• [DIRECTIONS FOR THIS TASK]:
Please keep the images out and set down the data exactly as given.

• [EXTRACTED DATA]:
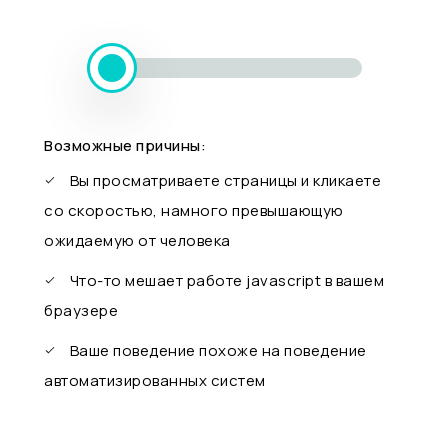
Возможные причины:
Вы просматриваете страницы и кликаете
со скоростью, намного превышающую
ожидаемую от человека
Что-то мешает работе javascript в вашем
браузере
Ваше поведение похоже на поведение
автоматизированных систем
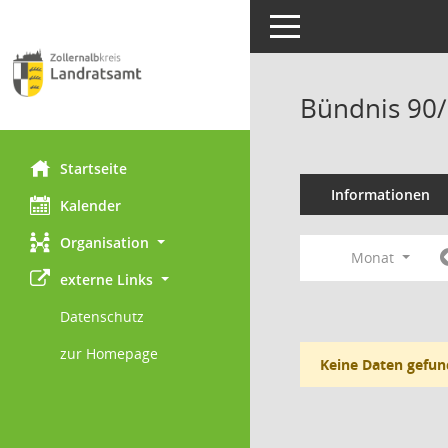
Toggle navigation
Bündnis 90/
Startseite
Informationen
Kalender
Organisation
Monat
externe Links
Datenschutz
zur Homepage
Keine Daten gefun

• [RESULT OF THE EXERCISE]:
Возможные причины:
Вы просматриваете страницы и кликаете
со скоростью, намного превышающую
ожидаемую от человека
Что-то мешает работе javascript в вашем
браузере
Ваше поведение похоже на поведение
автоматизированных систем
Toggle navigation
Bündnis 90/
Startseite
Informationen
Kalender
Organisation
Monat
externe Links
Datenschutz
zur Homepage
Keine Daten gefun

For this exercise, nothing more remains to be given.